I've been working on wearable computers since 1994 (http://www.media.mit.edu/wearables/lizzy/oranchak/witintro.html) and I believe strongly in the concept. The smart phone has delivered nearly all the promise we had hoped for except hands-free operation. The cell phone watch is not new. I bought one that was made in China and wore it for years. In fact, I showed that watch at the Gadget Show during the 2008 International Symposium of Wearable Computers in Pittsburgh and I had been using for a couple of years at that point.
The watch doesn't offer a purely hands free experience, true, but I never lost that phone; I still have it. Answering calls is possible with the watch alone but a bluetooth headset is much more preferable. Nobody knew it was a phone until I received a call. That was generally followed by shock and amazement. I used it to track my billing hours. It was always there. It was pretty great, really.
The adoption of wearables has always been hampered by fashion strangeness. The watch format does a nice job of dealing with that. The screen size is challenging. Mine had a tiny little stylus and using it was merely possible and not much more.

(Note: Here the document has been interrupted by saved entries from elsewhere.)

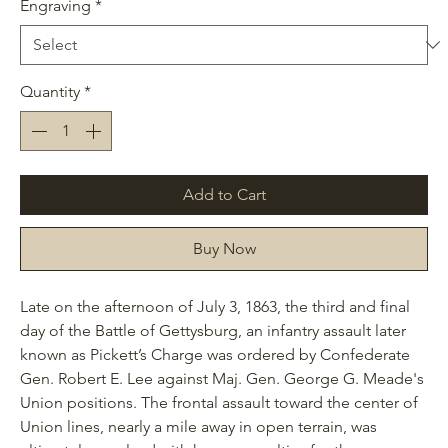
Engraving
*
Quantity
*
Add to Cart
Buy Now
Late on the afternoon of July 3, 1863, the third and final
day of the Battle of Gettysburg, an infantry assault later
known as Pickett’s Charge was ordered by Confederate
Gen. Robert E. Lee against Maj. Gen. George G. Meade's
Union positions. The frontal assault toward the center of
Union lines, nearly a mile away in open terrain, was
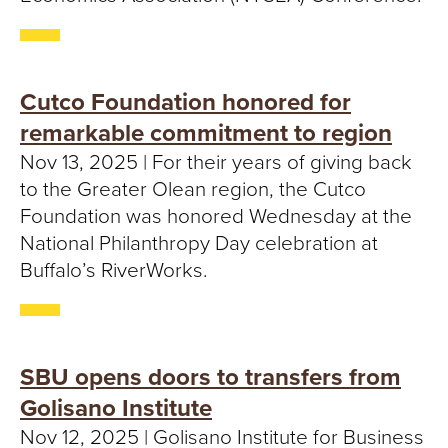
Cutco Foundation honored for
remarkable commitment to region
Nov 13, 2025 | For their years of giving back
to the Greater Olean region, the Cutco
Foundation was honored Wednesday at the
National Philanthropy Day celebration at
Buffalo’s RiverWorks.
SBU opens doors to transfers from
Golisano Institute
Nov 12, 2025 | Golisano Institute for Business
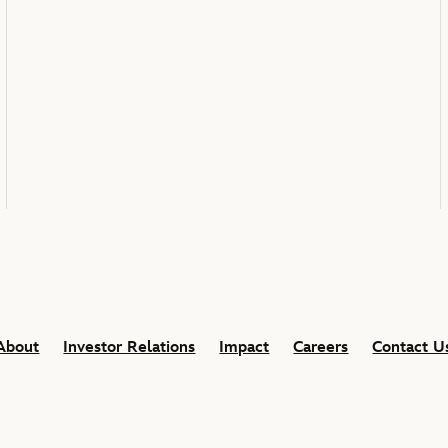
About
Investor Relations
Impact
Careers
Contact U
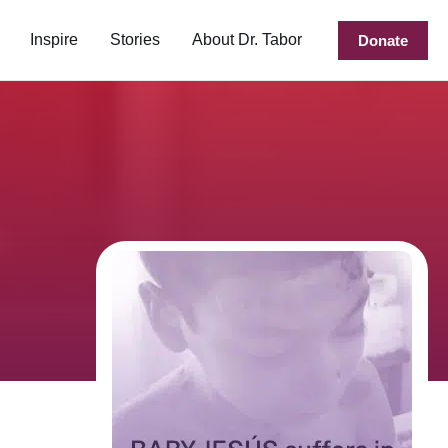
Inspire
Stories
About Dr. Tabor
Donate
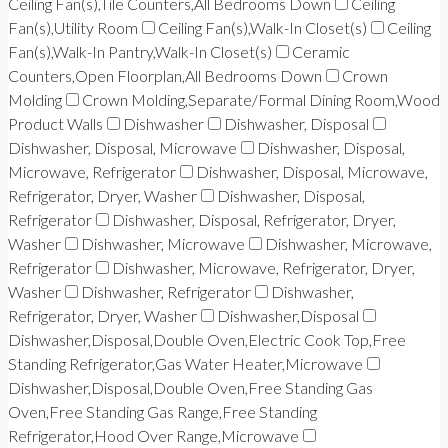
Ceiling Fan(s),Tile Counters,All Bedrooms Down
Ceiling
Fan(s),Utility Room
Ceiling Fan(s),Walk-In Closet(s)
Ceiling
Fan(s),Walk-In Pantry,Walk-In Closet(s)
Ceramic
Counters,Open Floorplan,All Bedrooms Down
Crown
Molding
Crown Molding,Separate/Formal Dining Room,Wood
Product Walls
Dishwasher
Dishwasher, Disposal
Dishwasher, Disposal, Microwave
Dishwasher, Disposal,
Microwave, Refrigerator
Dishwasher, Disposal, Microwave,
Refrigerator, Dryer, Washer
Dishwasher, Disposal,
Refrigerator
Dishwasher, Disposal, Refrigerator, Dryer,
Washer
Dishwasher, Microwave
Dishwasher, Microwave,
Refrigerator
Dishwasher, Microwave, Refrigerator, Dryer,
Washer
Dishwasher, Refrigerator
Dishwasher,
Refrigerator, Dryer, Washer
Dishwasher,Disposal
Dishwasher,Disposal,Double Oven,Electric Cook Top,Free
Standing Refrigerator,Gas Water Heater,Microwave
Dishwasher,Disposal,Double Oven,Free Standing Gas
Oven,Free Standing Gas Range,Free Standing
Refrigerator,Hood Over Range,Microwave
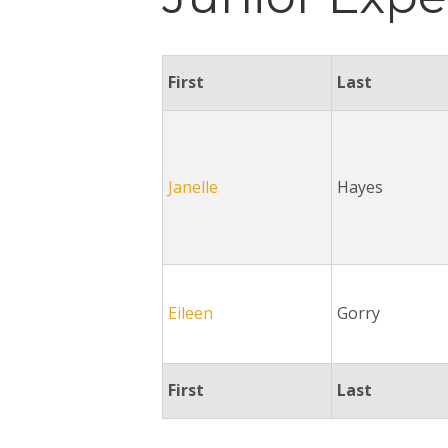
First
Last
Janelle
Hayes
Eileen
Gorry
First
Last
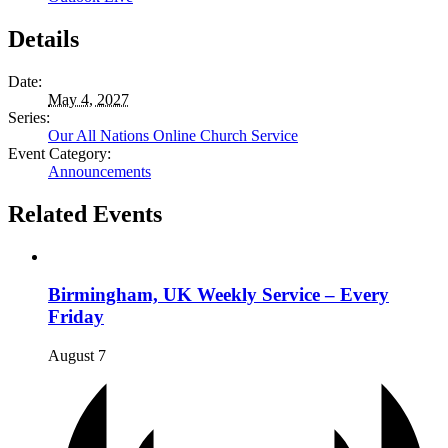
Details
Date:
May 4, 2027
Series:
Our All Nations Online Church Service
Event Category:
Announcements
Related Events
Birmingham, UK Weekly Service – Every
Friday
August 7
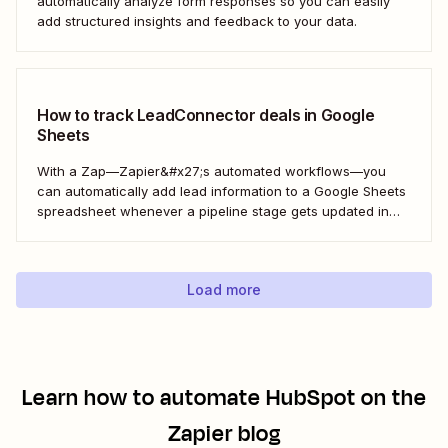
automatically analyze form responses so you can easily
add structured insights and feedback to your data.
How to track LeadConnector deals in Google
Sheets
With a Zap—Zapier&#x27;s automated workflows—you
can automatically add lead information to a Google Sheets
spreadsheet whenever a pipeline stage gets updated in
LeadConnector. Here&#x27;s how.
Load more
Learn how to automate
HubSpot
on the
Zapier blog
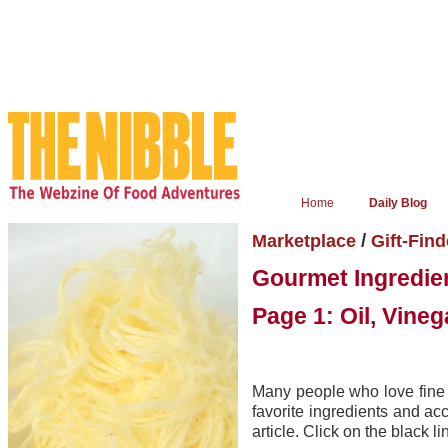
Home
Daily Blog
/
Marketplace
Gift-Find
Gourmet Ingredien
Page 1: Oil, Vine
Many people who love fine 
favorite ingredients and a
article. Click on the black l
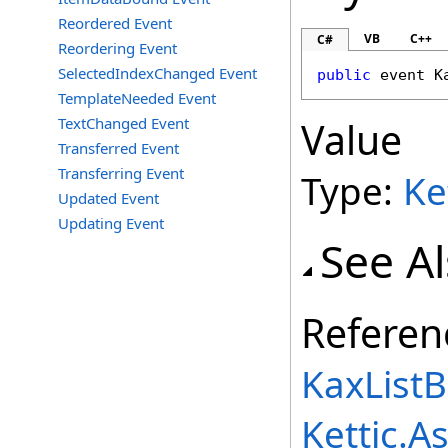
Reordered Event
VB
C++
C#
Reordering Event
SelectedIndexChanged Event
public
 event 
K
TemplateNeeded Event
TextChanged Event
Value
Transferred Event
Transferring Event
Type:
Ke
Updated Event
Updating Event
See A
Referen
KaxListB
Kettic.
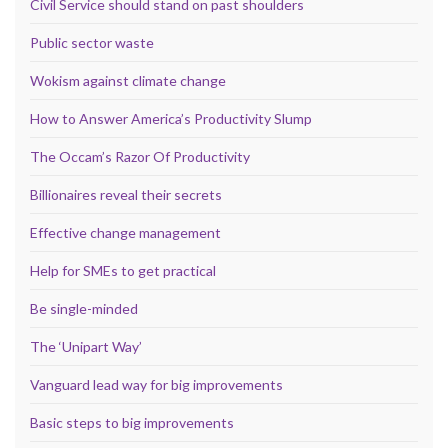
Civil Service should stand on past shoulders
Public sector waste
Wokism against climate change
How to Answer America’s Productivity Slump
The Occam’s Razor Of Productivity
Billionaires reveal their secrets
Effective change management
Help for SMEs to get practical
Be single-minded
The ‘Unipart Way’
Vanguard lead way for big improvements
Basic steps to big improvements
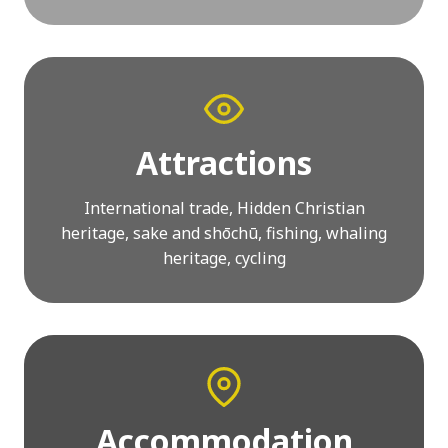
Attractions
International trade, Hidden Christian
heritage, sake and shōchū, fishing, whaling
heritage, cycling
Accommodation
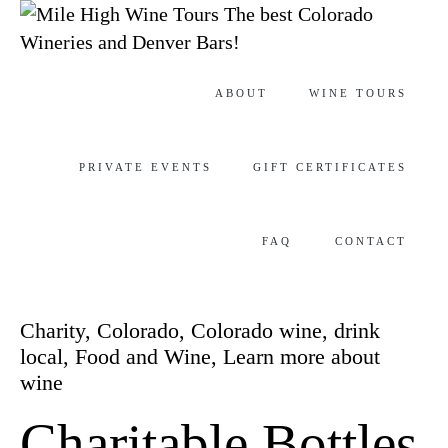
The best Colorado
Wineries and Denver Bars!
Skip
ABOUT
WINE TOURS
to
content
PRIVATE EVENTS
GIFT CERTIFICATES
FAQ
CONTACT
Category
Charity
,
Colorado
,
Colorado wine
,
drink
local
,
Food and Wine
,
Learn more about
wine
Charitable Bottles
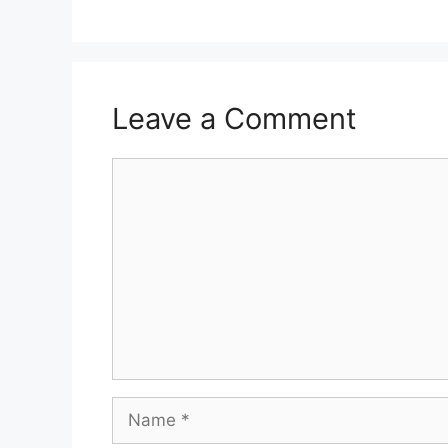
Leave a Comment
Comment
Name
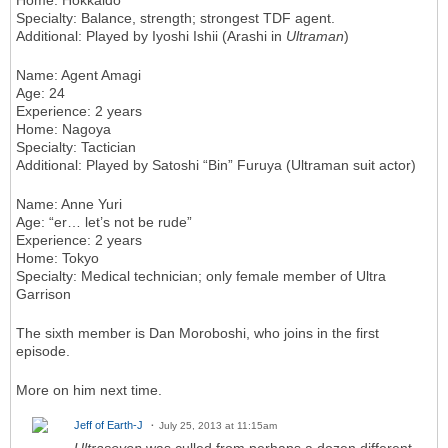
Home
: Hokkaido
Specialty
: Balance, strength; strongest TDF agent.
Additional
: Played by Iyoshi Ishii (Arashi in
Ultraman
)
Name
: Agent Amagi
Age
: 24
Experience
: 2 years
Home
: Nagoya
Specialty
: Tactician
Additional
: Played by Satoshi “Bin” Furuya (Ultraman suit actor)
Name
: Anne Yuri
Age
: “er… let’s not be rude”
Experience
: 2 years
Home
: Tokyo
Specialty
: Medical technician; only female member of Ultra
Garrison
The sixth member is Dan Moroboshi, who joins in the first
episode.
More on him next time.
Jeff of Earth-J
July 25, 2013 at 11:15am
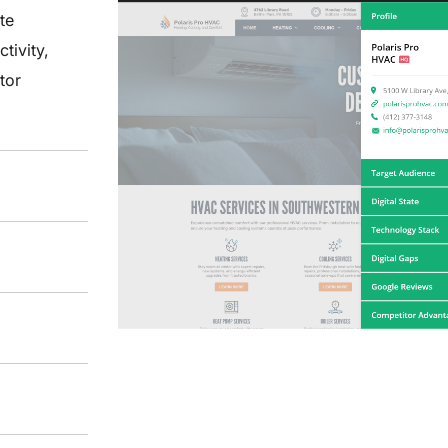
te
ctivity,
tor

But, I could have a meeting with clients and nobody ever questioned it. When I wore my first wearable to its public opening, somebody on the subway asked if it was a bomb. The early wearables made the wearer self conscious in public; you had to be prepared to be stared at.
One of the early concepts proposed by Motorola was a constellation of devices that, together in synergy, becomes a full on wearable computer. That, I believe, was the project that first floated the idea of an ear bud headset. They, too, seemed strange at first but they have become widely adopted. That's where we are heading.
So, now, the electronics have gotten smaller, power consumption reduced to the point where battery bulk is reasonable, and infrastructure is in place to support wearable computers. Wearables are becoming real. Yet, there are still challenges. We hoped that head mounted displays would be key but we are still struggling with them. That's a field that I have been working on for the last decade. I know the challenges intimately and we are not there yet. In the meantime, the watch format is a viable intermediate step.
As for Apple coming to save the day: Frankly, I don't understand why people are so enamored with their offerings. They don't do anything different in my opinion. I prefer the Android approach that "opens the innovation tent" to everyone willing to give it a shot.